Tutti hanno il diritto d’oblio, almeno sul web. I tragici fatti di cronaca di questi ultimi giorni, hanno riacceso i riflettori sui limiti di quello che si può trovare sul web sulle singole persone. Il drammatico caso di Tiziana Cantone, suicidatasi per la diffusione sul web di un video hard, non è una caso isolato, ma l’ultimo di una lunga serie, avvenuti non solo in Italia, che fa riflettere e discutere l’opinione pubblica sui limiti alla divulgazione di dati o fatti personali non graditi tramite la rete.
La sentenza della Corte di Giustizia europea
In questo quadro, è riemerso con irruenza la possibilità del cosiddetto diritto d’oblio, così come sancito il 13 maggio del 2014 da una sentenza della Corte di Giustizia Europea. In sostanza, la Corte ha stabilito che i vari motori di ricerca debbano dare la possibilità a tutti di chiedere la cancellazione di link che li riguardano, se considerati inadeguati o non più rilevanti. Di certo, rientrano in questa casistica, proprio le foto o i video hard. Non a caso, dopo quella sentenza, i maggiori motori di ricerca, ma anche le altre piattaforme, come facebook o youtube, si sono adeguati, dando a tutti la possibilità di segnalare formalmente gli eventuali abusi per la rimozione del materiale considerato non idoneo e offensivo.
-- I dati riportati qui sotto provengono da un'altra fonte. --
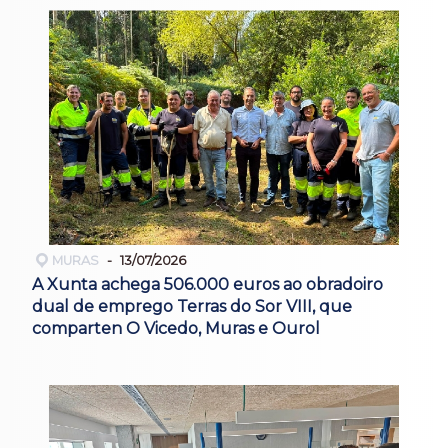
MURAS
13/07/2026
A Xunta achega 506.000 euros ao obradoiro
dual de emprego Terras do Sor VIII, que
comparten O Vicedo, Muras e Ourol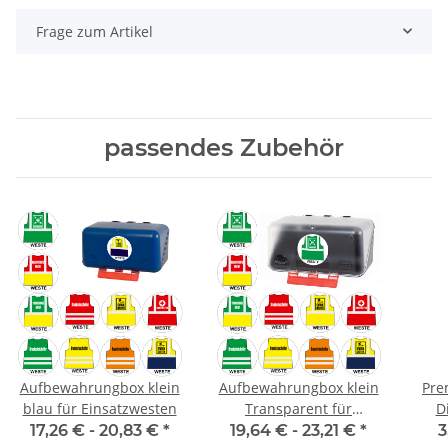
Frage zum Artikel
passendes Zubehör
Aufbewahrungbox klein
Aufbewahrungbox klein
Pre
blau für Einsatzwesten
Transparent für
D
Einsatzwesten
17,26 € -
20,83 €
*
19,64 € -
23,21 €
*
3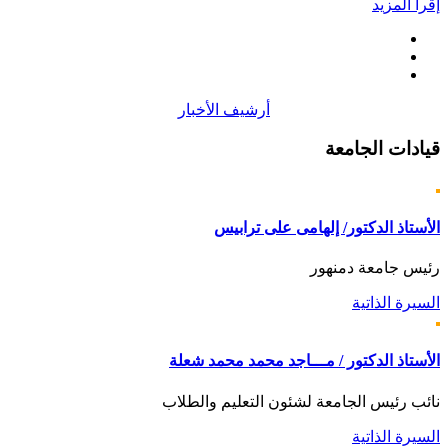
إقرأ المزيد
أرشيف الأخبار
قيادات
الجامعة
الأستاذ الدكتور/ إلهامى على ترابيس
رئيس جامعة دمنهور
السيرة الذاتية
الأستاذ الدكتور / مـــاجد محمد محمد شعلة
نائب رئيس الجامعة لشئون التعليم والطلاب
السيرة الذاتية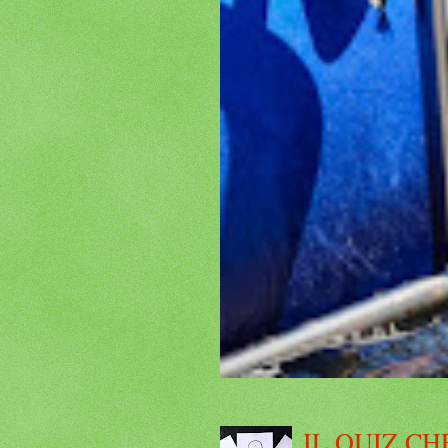
IL QUIZ CH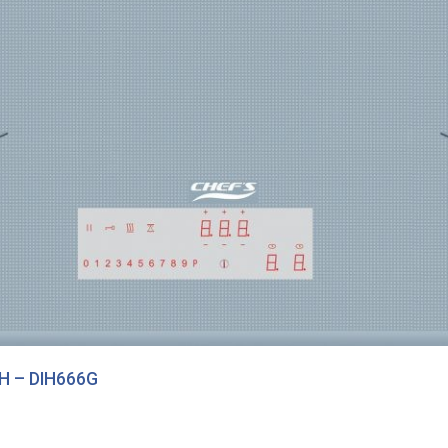
H – DIH666G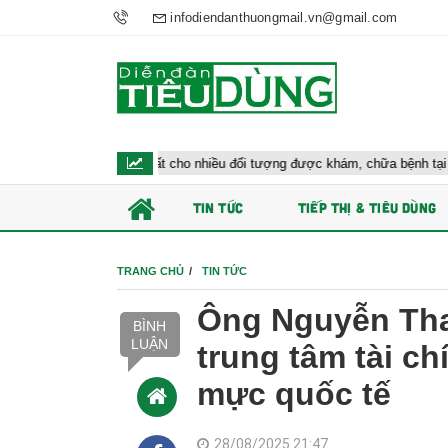
infodiendanthuongmail.vn@gmail.com
y tế đề xuất cho nhiều đối tượng được khám, chữa bệnh tại nhà, bảo hiểm y t
TIN TỨC
TIẾP THỊ & TIÊU DÙNG
TRANG CHỦ
TIN TỨC
Ông Nguyễn Tha
BÌNH
LUẬN
trung tâm tài c
mực quốc tế
28/08/2025 21:47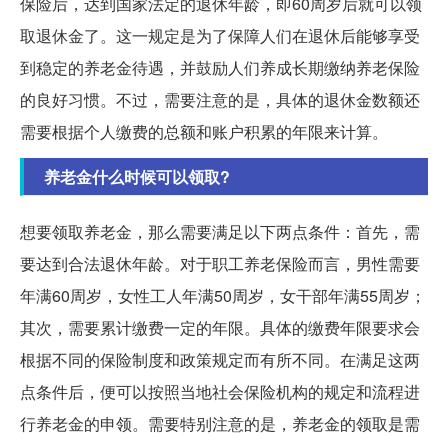
保险后，达到国家法定的退休年龄，即60周岁后就可以领
取退休金了。这一规定是为了保障人们在退休后能够享受
到稳定的养老金待遇，并鼓励人们养成长期缴纳养老保险
的良好习惯。不过，需要注意的是，具体的退休金数额还
需要根据个人缴费的总额和账户积累的年限来计算。
养老金什么时候可以领取?
想要领取养老金，那么需要满足以下两点条件：首先，需
要达到合法退休年龄。对于职工养老保险而言，男性需要
年满60周岁，女性工人年满50周岁，女干部年满55周岁；
其次，需要累计缴费一定的年限。具体的缴费年限要求会
根据不同的保险制度和政策规定而有所不同。在满足这两
点条件后，便可以按照当地社会保险机构的规定和流程进
行养老金的申领。需要特别注意的是，养老金的领取是需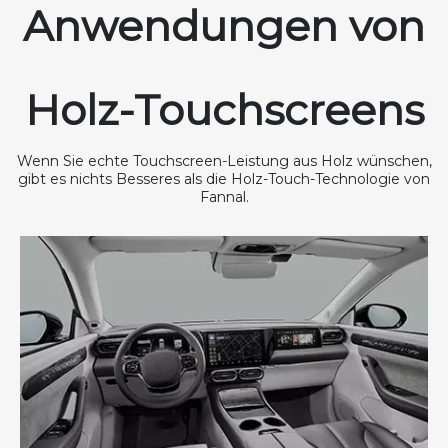
Anwendungen von
Holz-Touchscreens
Wenn Sie echte Touchscreen-Leistung aus Holz wünschen,
gibt es nichts Besseres als die Holz-Touch-Technologie von
Fannal.​​​​​​​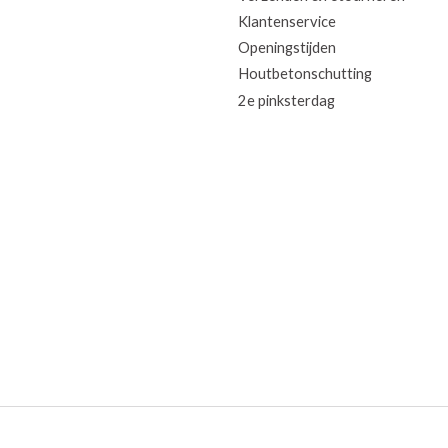
Klantenservice
Openingstijden
Houtbetonschutting
2e pinksterdag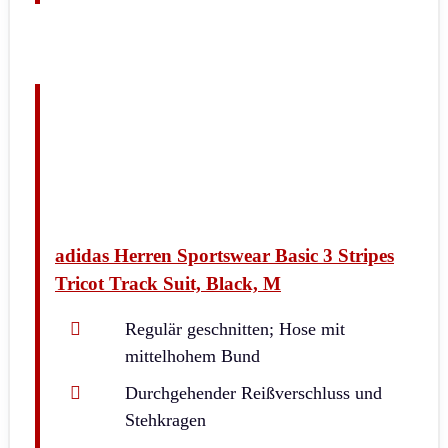
adidas Herren Sportswear Basic 3 Stripes
Tricot Track Suit, Black, M
Regulär geschnitten; Hose mit
mittelhohem Bund
Durchgehender Reißverschluss und
Stehkragen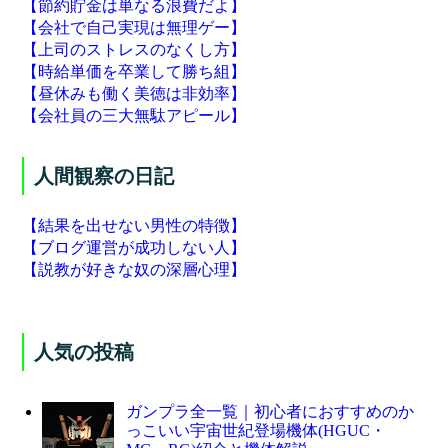
【節約貯金は単なる浪費だよ】
【会社で自己実現は無理ゲー】
【上司のストレスのなくし方】
【時給単価を卒業して勝ち組】
【昼休みも働く美徳は非効率】
【会社員の三大無駄アピール】
人間観察の日記
【結果を出せない男性の特徴】
【ブログ運営が成功しない人】
【説教が好きな奴の深層心理】
人気の投稿
ガンプラ全一覧｜初心者におすすめのか
っこいい宇宙世紀登場機体(HGUC・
Un primo passo in avanti su una questione di difficile soluzione, che periodicamente riesplode alla luce di gravissimi fatti di cronaca come quelli avvenuti in questi giorni. La sentenza ha avuto la prima positiva conseguenza di fornire a tutti la possibilità di far sparire i link indesiderati, anche se di fatto non sempre è così facile, semplice e immediato.
Meglio di niente
Alcuni esperti, infatti, sostengono che il diritto d’oblio non sia poi così funzionale. Forse è così, ma piuttosto che niente è meglio partire da questo punto, dal diritto d’oblio. Non siamo più all’anno zero, ma abbiamo ancora molta strada da percorrere per evitare altre tragedie. Per tutti è difficile accettare la morte di una ragazza per un maledetto link.